During the four bombing raids over two days, almost 4,000 tons of high explosives and incendiaries was dropped on Dresden. Much of the city was reduced to rubble and the resulting firestorm ravaged more than six square kilometres of the city centre. The death toll on the ground was estimated at up to 25,000 people killed and many thousands more injured and burned. Many victims died from suffocation as the intense firestorm consumed all available oxygen.

The city’s air defences had been depleted before the raids by the need to deploy guns and aircraft against the Russian ‘Red Army’ approaching from the east. It meant Dresden was only lightly defended and of the 796 British bombers deployed in the raids, only six were lost, three of those hit by bombs dropped from aircraft flying in the darkness above them. Just one bomber was lost in the Americans’ daytime raids.

The devastation was so extensive that moral concerns were raised in certain quarters among the Allied forces, some questioning the military value of Dresden as a target. Even Winston Churchill later tried to distance himself from the raids once the extent of destruction was known, although he had previous urged RAF Bomber Command to target cities in the east of Germany to aid the Russian advance there.

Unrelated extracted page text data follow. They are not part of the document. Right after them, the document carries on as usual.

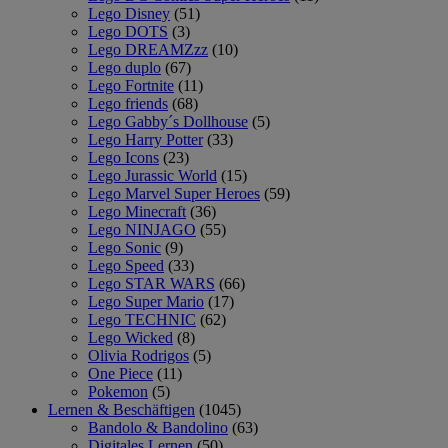
Lego Disney
(51)
Lego DOTS
(3)
Lego DREAMZzz
(10)
Lego duplo
(67)
Lego Fortnite
(11)
Lego friends
(68)
Lego Gabby´s Dollhouse
(5)
Lego Harry Potter
(33)
Lego Icons
(23)
Lego Jurassic World
(15)
Lego Marvel Super Heroes
(59)
Lego Minecraft
(36)
Lego NINJAGO
(55)
Lego Sonic
(9)
Lego Speed
(33)
Lego STAR WARS
(66)
Lego Super Mario
(17)
Lego TECHNIC
(62)
Lego Wicked
(8)
Olivia Rodrigos
(5)
One Piece
(11)
Pokemon
(5)
Lernen & Beschäftigen
(1045)
Bandolo & Bandolino
(63)
Digitales Lernen
(50)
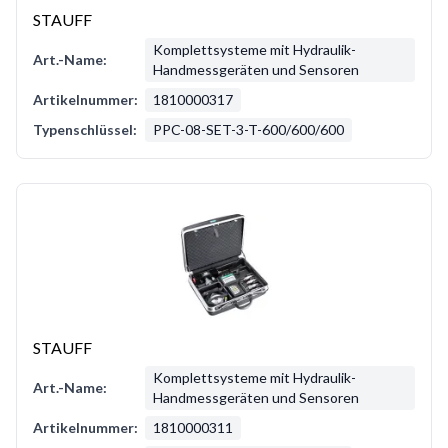
STAUFF
Komplettsysteme mit Hydraulik-
Art.-Name:
Handmessgeräten und Sensoren
Artikelnummer:
1810000317
Typenschlüssel:
PPC-08-SET-3-T-600/600/600
STAUFF
Komplettsysteme mit Hydraulik-
Art.-Name:
Handmessgeräten und Sensoren
Artikelnummer:
1810000311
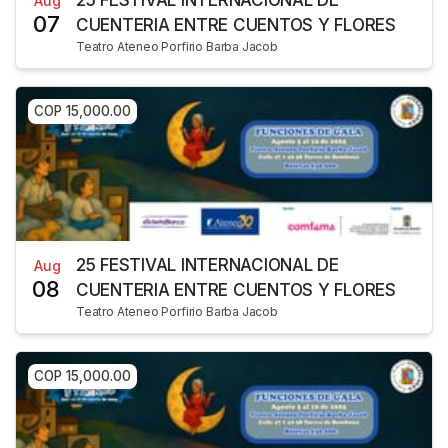
Aug
07
CUENTERIA ENTRE CUENTOS Y FLORES
Teatro Ateneo Porfirio Barba Jacob
COP 15,000.00
25 FESTIVAL INTERNACIONAL DE
Aug
08
CUENTERIA ENTRE CUENTOS Y FLORES
Teatro Ateneo Porfirio Barba Jacob
COP 15,000.00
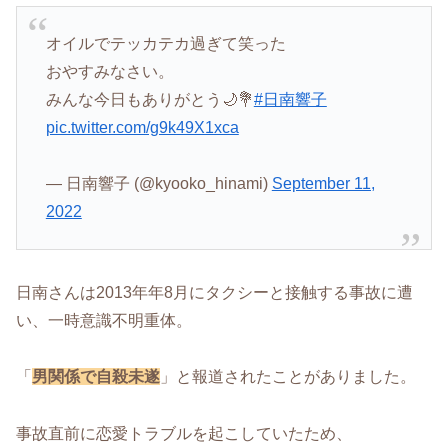
オイルでテッカテカ過ぎて笑った
おやすみなさい。
みんな今日もありがとう🌙💐
#日南響子
pic.twitter.com/g9k49X1xca
— 日南響子 (@kyooko_hinami)
September 11,
2022
日南さんは2013年年8月にタクシーと接触する事故に遭
い、一時意識不明重体。
「
男関係で自殺未遂
」と報道されたことがありました。
事故直前に恋愛トラブルを起こしていたため、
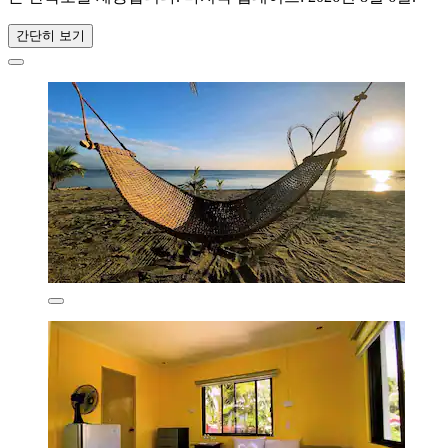
간단히 보기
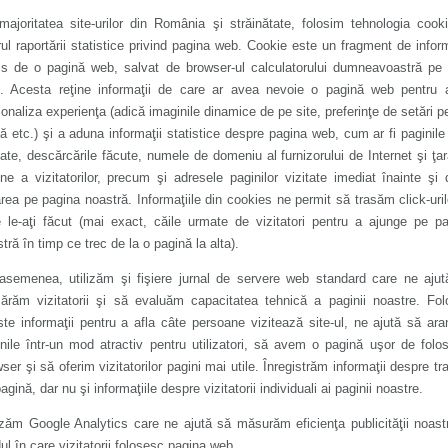
ajoritatea site-urilor din România şi străinătate, folosim tehnologia cook
ul raportării statistice privind pagina web. Cookie este un fragment de infor
mis de o pagină web, salvat de browser-ul calculatorului dumneavoastră pe
k. Acesta reţine informaţii de care ar avea nevoie o pagină web pentru 
onaliza experienţa (adică imaginile dinamice de pe site, preferinţe de setări p
ă etc.) şi a aduna informaţii statistice despre pagina web, cum ar fi paginil
tate, descărcările făcute, numele de domeniu al furnizorului de Internet şi ţa
ine a vizitatorilor, precum şi adresele paginilor vizitate imediat înainte şi
area pe pagina noastră. Informaţiile din cookies ne permit să trasăm click-uri
e le-aţi făcut (mai exact, căile urmate de vizitatori pentru a ajunge pe p
tră în timp ce trec de la o pagină la alta).
asemenea, utilizăm şi fişiere jurnal de servere web standard care ne aju
ărăm vizitatorii şi să evaluăm capacitatea tehnică a paginii noastre. Fo
te informaţii pentru a afla câte persoane vizitează site-ul, ne ajută să ar
nile într-un mod atractiv pentru utilizatori, să avem o pagină uşor de folos
ser şi să oferim vizitatorilor pagini mai utile. Înregistrăm informaţii despre tra
agină, dar nu şi informaţiile despre vizitatorii individuali ai paginii noastre.
izăm Google Analytics care ne ajută să măsurăm eficienţa publicităţii noast
l în care vizitatorii folosesc pagina web.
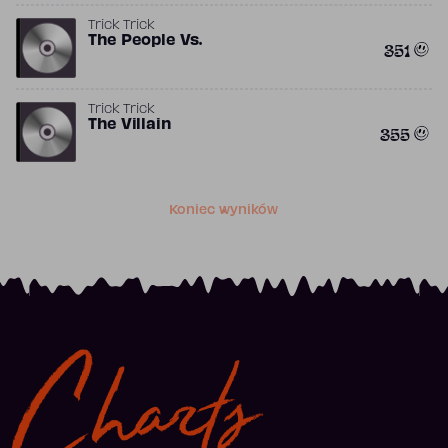
Trick Trick
The People Vs.
351
Trick Trick
The Villain
355
Koniec wyników
Charts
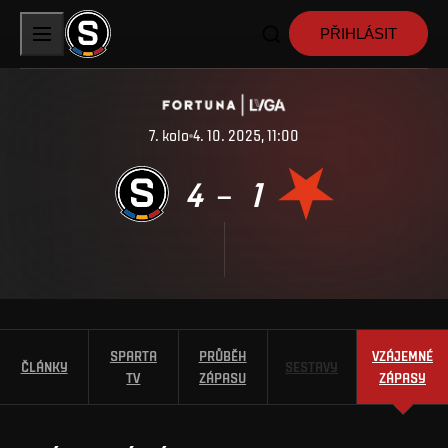
PŘIHLÁSIT
7. kolo
4. 10. 2025, 11:00
4
1
–
SPARTA
PRŮBĚH
VZÁJEMNÉ
ČLÁNKY
SESTAVY
TV
ZÁPASU
ZÁPASY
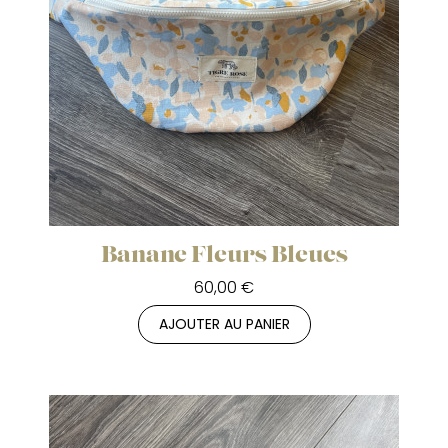
Banane Fleurs Bleues
60,00 €
AJOUTER AU PANIER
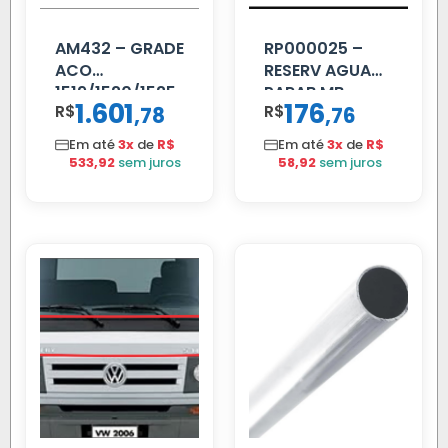
AM432 – GRADE
RP000025 –
ACO
RESERV AGUA
1519/1520/1525
PARAB MB
1.601
176
R$
,
R$
,
78
76
ACCELO
C/TAMPA
Em até
3x
de
R$
Em até
3x
de
R$
533,92
sem juros
58,92
sem juros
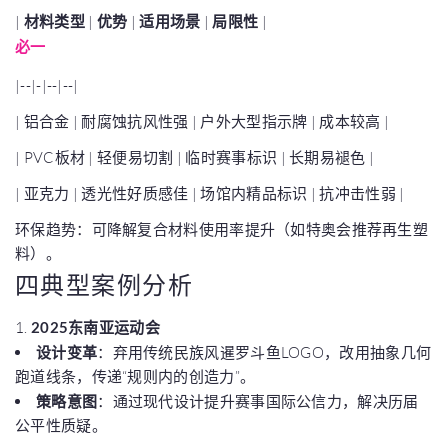
|
材料类型
|
优势
|
适用场景
|
局限性
|
必一
|--|-|--|--|
| 铝合金 | 耐腐蚀抗风性强 | 户外大型指示牌 | 成本较高 |
| PVC板材 | 轻便易切割 | 临时赛事标识 | 长期易褪色 |
| 亚克力 | 透光性好质感佳 | 场馆内精品标识 | 抗冲击性弱 |
环保趋势：可降解复合材料使用率提升（如特奥会推荐再生塑
料）。
四典型案例分析
1.
2025东南亚运动会
设计变革
：弃用传统民族风暹罗斗鱼LOGO，改用抽象几何
跑道线条，传递“规则内的创造力”。
策略意图
：通过现代设计提升赛事国际公信力，解决历届
公平性质疑。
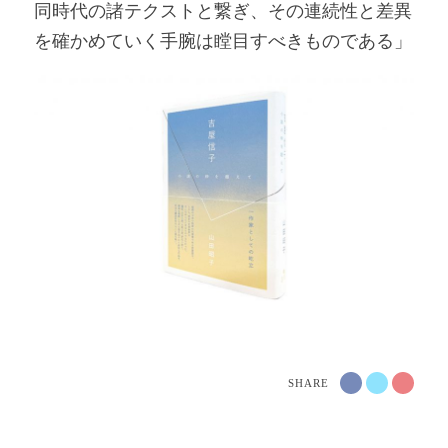
同時代の諸テクストと繋ぎ、その連続性と差異
を確かめていく手腕は瞠目すべきものである」
SHARE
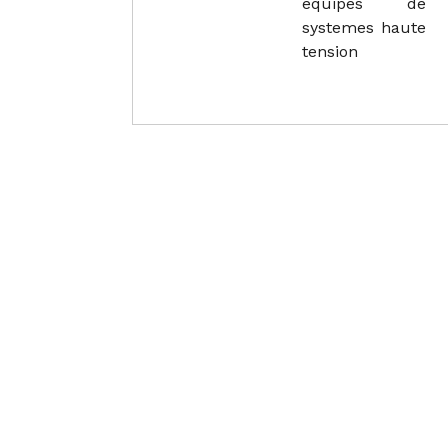
equipes de
systemes haute
tension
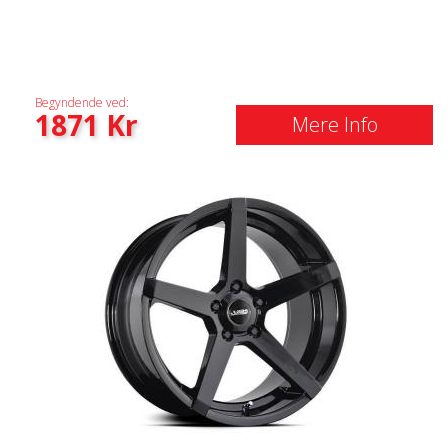
Begyndende ved:
1871
Kr
Mere Info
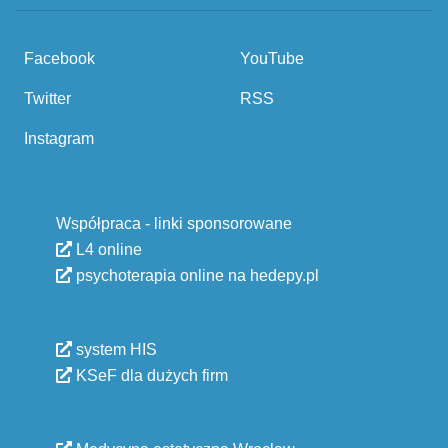
Facebook
YouTube
Twitter
RSS
Instagram
Współpraca - linki sponsorowane
L4 online
psychoterapia online na hedepy.pl
system HIS
KSeF dla dużych firm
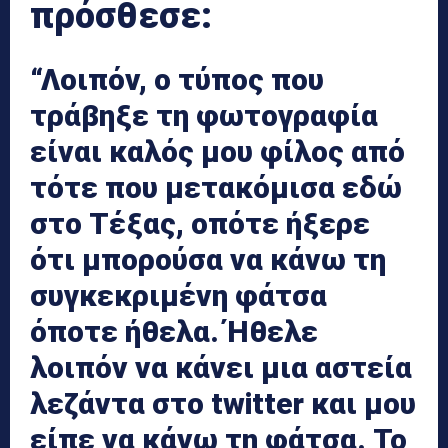
πρόσθεσε:
“Λοιπόν, ο τύπος που
τράβηξε τη φωτογραφία
είναι καλός μου φίλος από
τότε που μετακόμισα εδώ
στο Τέξας, οπότε ήξερε
ότι μπορούσα να κάνω τη
συγκεκριμένη φάτσα
όποτε ήθελα. Ήθελε
λοιπόν να κάνει μια αστεία
λεζάντα στο twitter και μου
είπε να κάνω τη φάτσα. Το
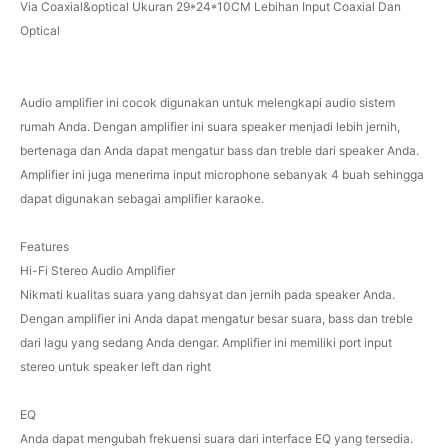
Via Coaxial&optical Ukuran 29*24*10CM Lebihan Input Coaxial Dan
Optical
Audio amplifier ini cocok digunakan untuk melengkapi audio sistem
rumah Anda. Dengan amplifier ini suara speaker menjadi lebih jernih,
bertenaga dan Anda dapat mengatur bass dan treble dari speaker Anda.
Amplifier ini juga menerima input microphone sebanyak 4 buah sehingga
dapat digunakan sebagai amplifier karaoke.
Features
Hi-Fi Stereo Audio Amplifier
Nikmati kualitas suara yang dahsyat dan jernih pada speaker Anda.
Dengan amplifier ini Anda dapat mengatur besar suara, bass dan treble
dari lagu yang sedang Anda dengar. Amplifier ini memiliki port input
stereo untuk speaker left dan right
EQ
Anda dapat mengubah frekuensi suara dari interface EQ yang tersedia.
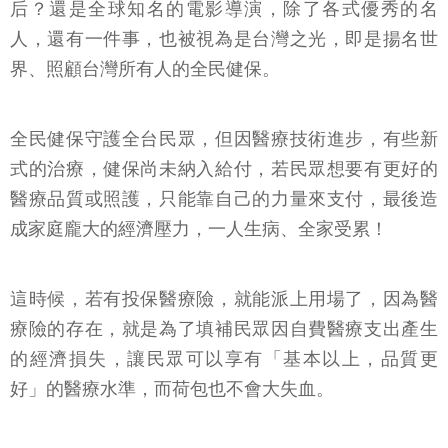
后？還是全球知名的電影導演，除了各式優秀的名
人，還有一件事，也被視為是台灣之光，即是揚名世
界、照顧台灣所有人的全民健保。
全民健保守護全台民眾，但因醫療技術進步，有些新
式的治療，健保尚未納入給付，若民眾想要有更好的
醫療品質或照護，只能靠自己的力量來支付，最後造
成家庭龐大的經濟壓力，一人生病、全家受累！
這時候，若有投保醫療險，就能派上用場了，因為醫
療險的存在，就是為了填補民眾因自費醫療支出產生
的經濟損失，讓民眾可以享有「基本以上，品質更
好」的醫療水準，而荷包也不會大失血。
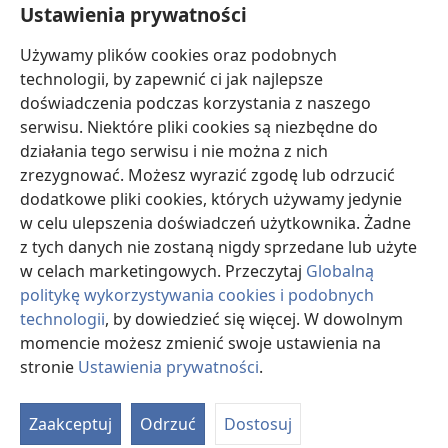
Ustawienia prywatności
Darowizny
Używamy plików cookies oraz podobnych
(opens
new
technologii, by zapewnić ci jak najlepsze
window)
doświadczenia podczas korzystania z naszego
BIBLIOTEKA INTERNETOWA Strażnicy
(opens
serwisu. Niektóre pliki cookies są niezbędne do
new
®
JW Hub
działania tego serwisu i nie można z nich
window)
(opens
zrezygnować. Możesz wyrazić zgodę lub odrzucić
new
®
JW Library
window)
dodatkowe pliki cookies, których używamy jedynie
w celu ulepszenia doświadczeń użytkownika. Żadne
Watchtower Library
z tych danych nie zostaną nigdy sprzedane lub użyte
w celach marketingowych. Przeczytaj
Globalną
politykę wykorzystywania cookies i podobnych
technologii
, by dowiedzieć się więcej. W dowolnym
momencie możesz zmienić swoje ustawienia na
Copyright
© 2026 Watch Tower Bible and Tract Society of Pennsylvania.
WARUNKI UŻYTKOWANIA
|
POLITYKA PRYWATNOŚCI
|
USTAWIENIA
stronie
Ustawienia prywatności
.
S
PRYWATNOŚCI
Ta
Zaakceptuj
Odrzuć
Dostosuj
of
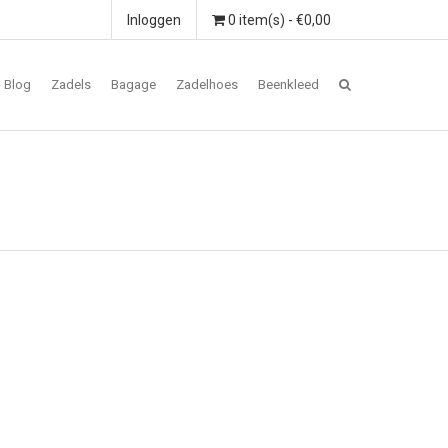
Inloggen
0 item(s) - €0,00
Blog
Zadels
Bagage
Zadelhoes
Beenkleed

But for most people in the UK, who had endured Hitler’s ‘Blitz’ bombing of British cities in 1940 and ’41, it was a case of “what’s sauce for the goose is sauce for the gander”. After four years of all-out war, there was little sympathy for the victims of bombing in Germany, with a strong feeling that “they started it”.

It had been summed up in 1942 by the head of RAF Bomber Command, Sir Arthur ‘Bomber’ Harris, when he said: “The Nazis entered this war under the rather childish delusion that they were going to bomb everyone else, and nobody was going to bomb them. At Rotterdam, London, Warsaw, and half a hundred other places, they put their rather naive theory into operation. They sowed the wind, and now they are going to reap the whirlwind.”

If anywhere truly did “reap the whirlwind”, it was the unfortunate city of Dresden, which would take decades to recover from the events of February 14th and 15th, 1945.